> _Task brief_
Would you write out the lines below exactly, from the one containing "Find gallbladder and" to the very last, but without the pictures?

> _Data provided_
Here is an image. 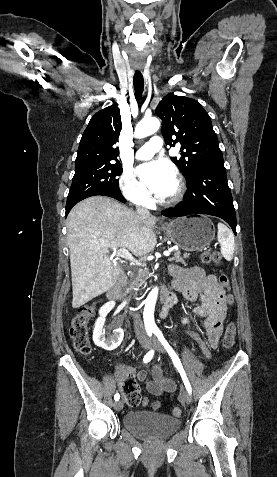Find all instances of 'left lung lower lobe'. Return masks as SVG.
<instances>
[{
	"mask_svg": "<svg viewBox=\"0 0 277 477\" xmlns=\"http://www.w3.org/2000/svg\"><path fill=\"white\" fill-rule=\"evenodd\" d=\"M187 187L185 202L173 209L162 211L164 216H217L225 220L236 235V214L223 159L200 164L188 179Z\"/></svg>",
	"mask_w": 277,
	"mask_h": 477,
	"instance_id": "1",
	"label": "left lung lower lobe"
}]
</instances>
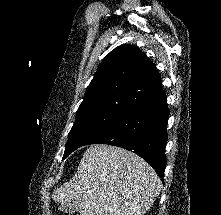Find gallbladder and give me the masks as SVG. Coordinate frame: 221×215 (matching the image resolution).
Instances as JSON below:
<instances>
[{
    "instance_id": "obj_1",
    "label": "gallbladder",
    "mask_w": 221,
    "mask_h": 215,
    "mask_svg": "<svg viewBox=\"0 0 221 215\" xmlns=\"http://www.w3.org/2000/svg\"><path fill=\"white\" fill-rule=\"evenodd\" d=\"M59 210L67 213L68 215L73 214L77 211V206L74 202H67L60 205Z\"/></svg>"
}]
</instances>
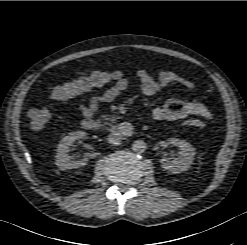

> _Solution to this task_
Find gallbladder and give me the masks as SVG. Coordinate frame: 221×215 (matching the image resolution).
Instances as JSON below:
<instances>
[{
    "instance_id": "obj_1",
    "label": "gallbladder",
    "mask_w": 221,
    "mask_h": 215,
    "mask_svg": "<svg viewBox=\"0 0 221 215\" xmlns=\"http://www.w3.org/2000/svg\"><path fill=\"white\" fill-rule=\"evenodd\" d=\"M59 210L67 213L68 215L73 214L77 211V206L74 202H67L60 205Z\"/></svg>"
}]
</instances>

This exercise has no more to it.